The protest drew the headlines, but as Anand Giridharadas recounts in his new book, The Persuaders: At the Front Lines of the Fight for Hearts, Minds, and Democracy, bathrooms were not the only battleground in LUCHA’s fight for human rights.
The group also practiced another form of politics, one that was less likely to make the news, and one that might sound less confrontational. The approach, known as “deep canvassing,” is about seeking out time-intensive, often uncomfortable, conversations with people who may not even hint that they’re open to hearing what you have to say—let alone supporting your cause—and trying to change their minds.
Deep canvassing isn’t confrontational in the way that following a U.S. senator into a bathroom is. But it is confrontational in that spending untold hours with people who might seem unlikely ever to back your candidate or campaign rejects some of the foundational assumptions that have guided Democratic politics for years: namely, that people’s beliefs are fixed and unchanging, and the way to win elections is simply to get the people who already agree with you to the polls.

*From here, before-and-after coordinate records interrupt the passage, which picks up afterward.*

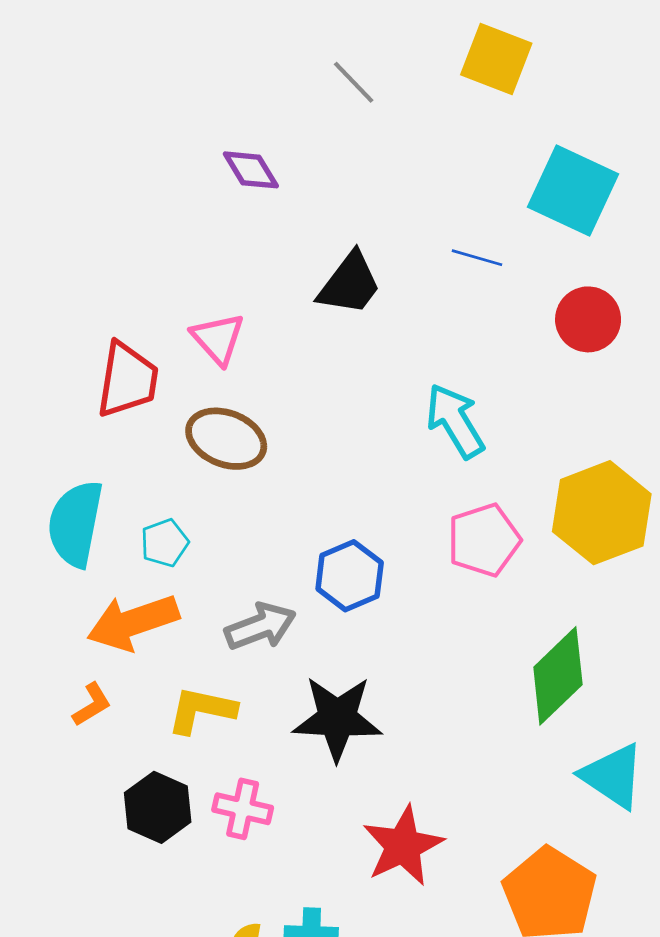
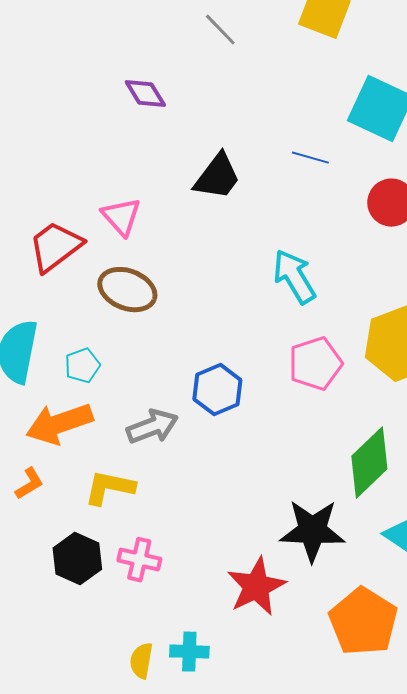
red trapezoid: (127, 380) -> (55, 247), turned -136
black star: (337, 718) -> (312, 531), moved

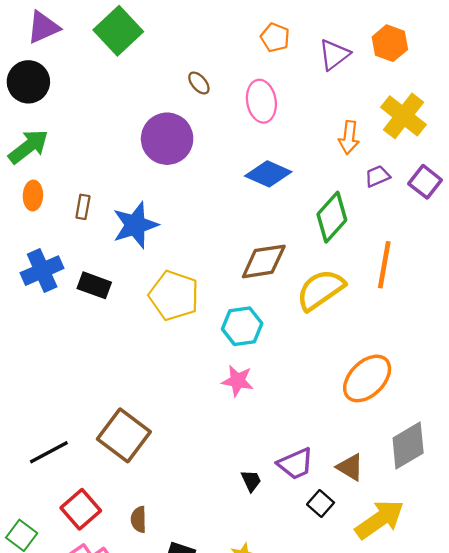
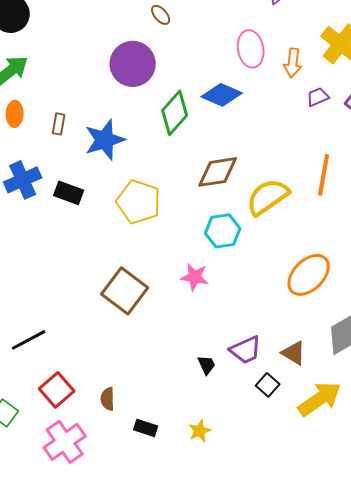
pink ellipse: (261, 101) -> (251, 49), moved
green diamond: (332, 217) -> (175, 113), moved
cyan hexagon: (242, 326) -> (223, 231), moved
brown square: (124, 435) -> (125, 291), moved

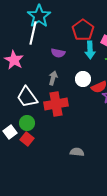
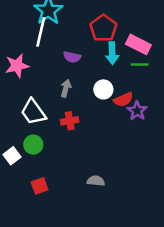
pink star: (14, 60) -> (17, 66), turned 30
red cross: (56, 104) -> (70, 121), size x0.6
red square: (27, 139) -> (40, 186), moved, turned 32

“On one front,” Giridharadas writes, the LUCHA organizers in Arizona “were attracting attention to a form of protest that very visibly and confrontationally called Sinema out, while on another front they engaged in … a promising experiment in persuasion by door knocking, grounded in increasingly hard-to-muster behaviors of empathy, curiosity, and nonjudgment, fueled by an almost mystifying faith that people can change.”
Can people change?
That question is the project of The Persuaders, a meandering, humanizing, and thoroughly hopeful exploration of the tension between calling out and calling in, between confronting and coaxing, between welcoming and writing off.

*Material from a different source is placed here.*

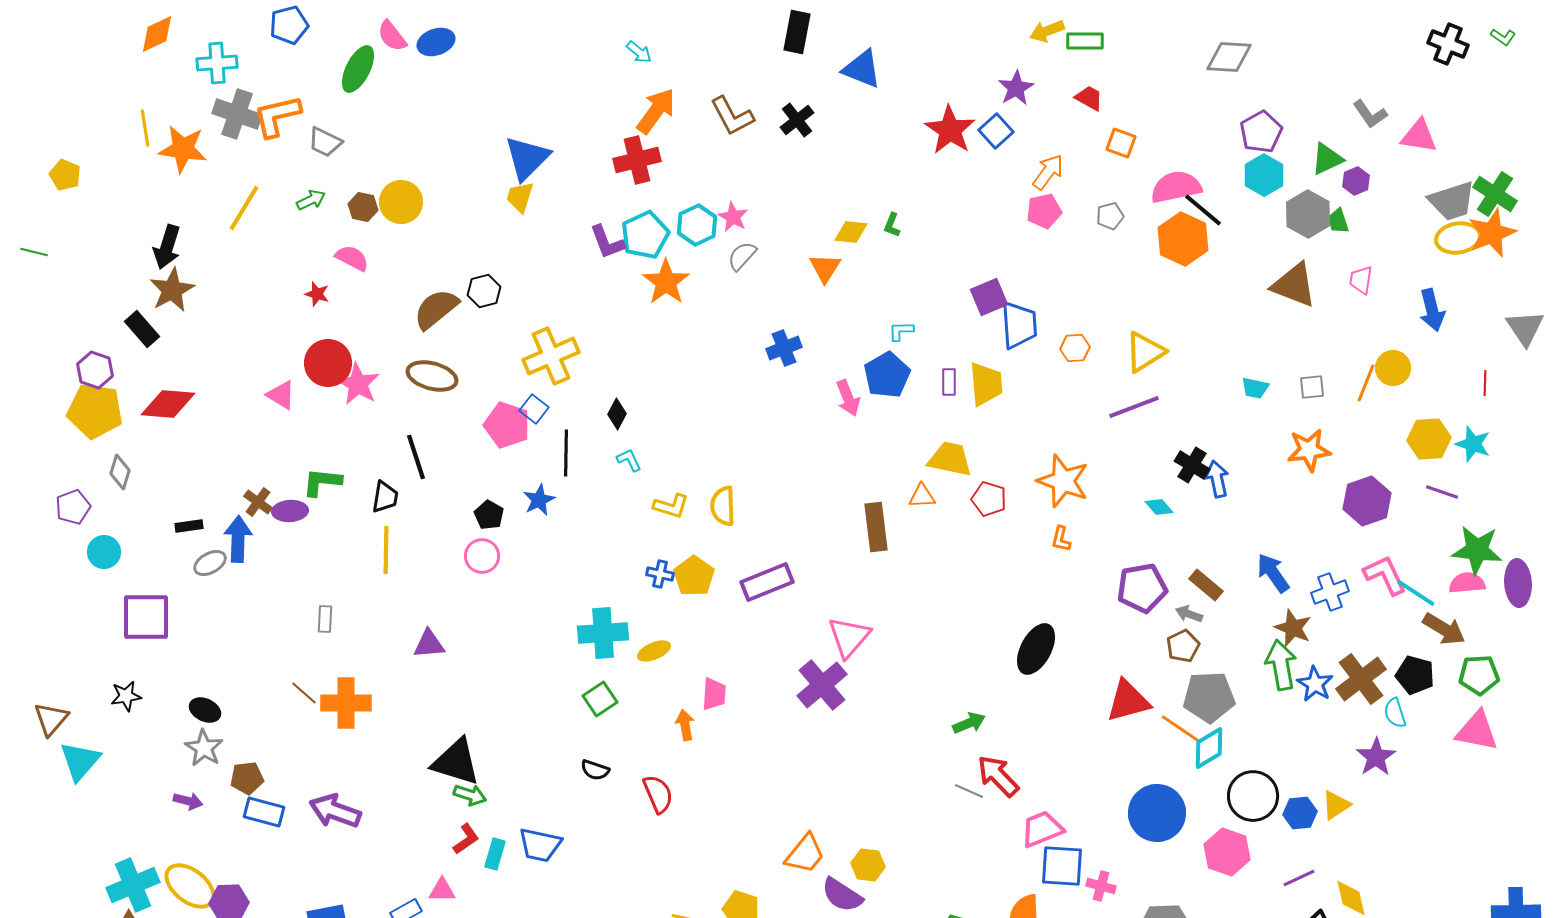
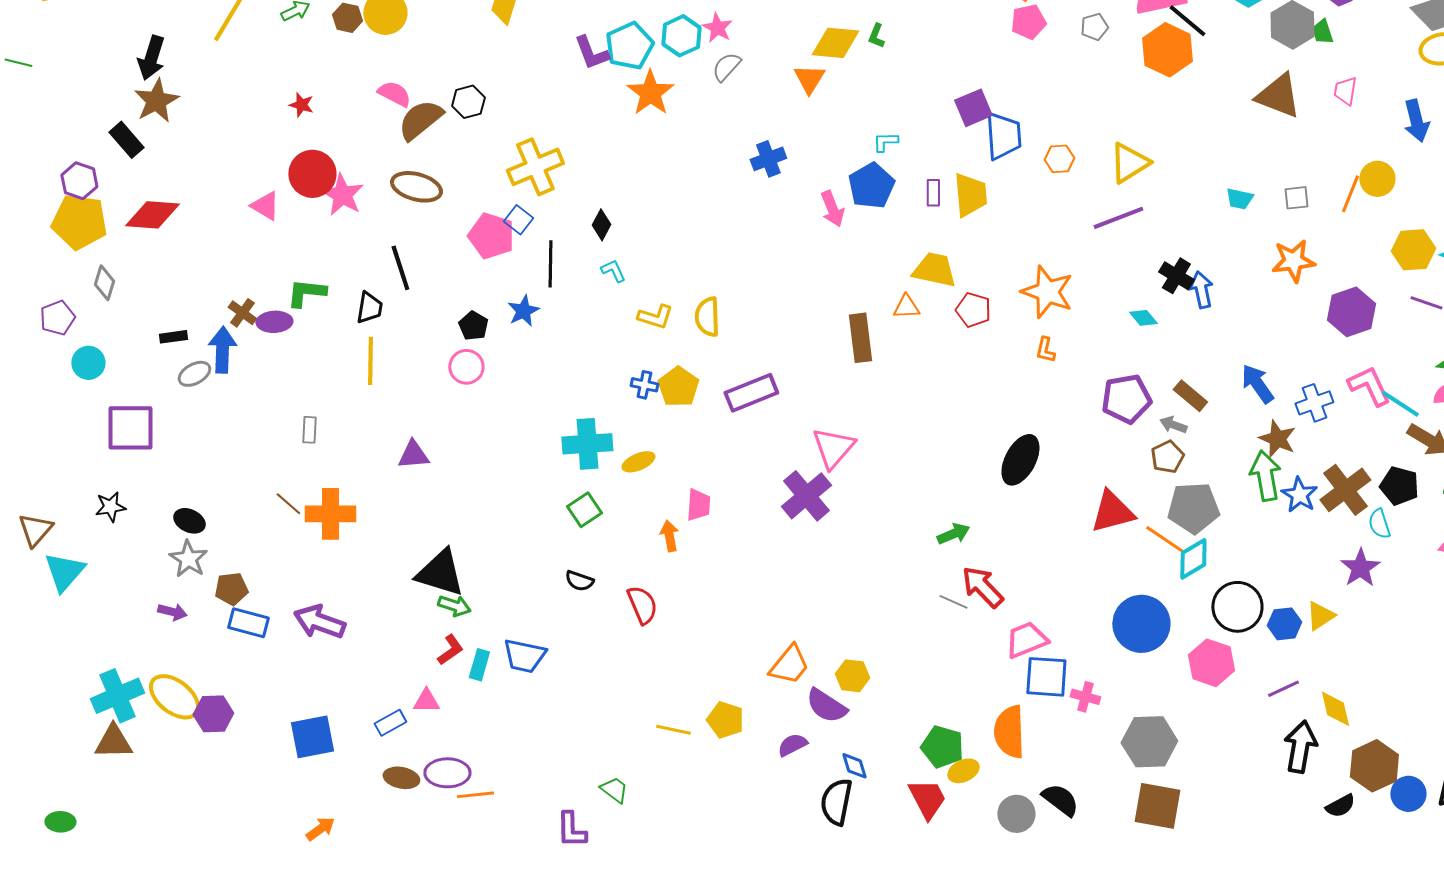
yellow diamond: (851, 232) -> (835, 43), size x1.4
pink semicircle: (352, 258) -> (394, 94), moved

There is, Giridharadas writes, “an idea at the heart of democratic theory: that you change things by changing minds—by persuading.” While the idea has fallen out of favor with many on the left, from the beginning of the book Giridharadas’s view seems clear: Persuasion is essential, both for achieving progressive victories and for preserving American democracy.
Persuasion is not necessarily about telling people who you are; it is a process of helping people see themselves differently.
The question, however, is whether persuasion is still possible.
Giridharadas approaches his task through reported profiles of people and groups pursuing the work of persuasion: activists and organizers like Linda Sarsour and Alicia Garza, hosts of diversity and inclusion workshops, the progressive messaging guru Anat Shenker-Osorio, elected officials like Alexandria Ocasio-Cortez and Bernie Sanders.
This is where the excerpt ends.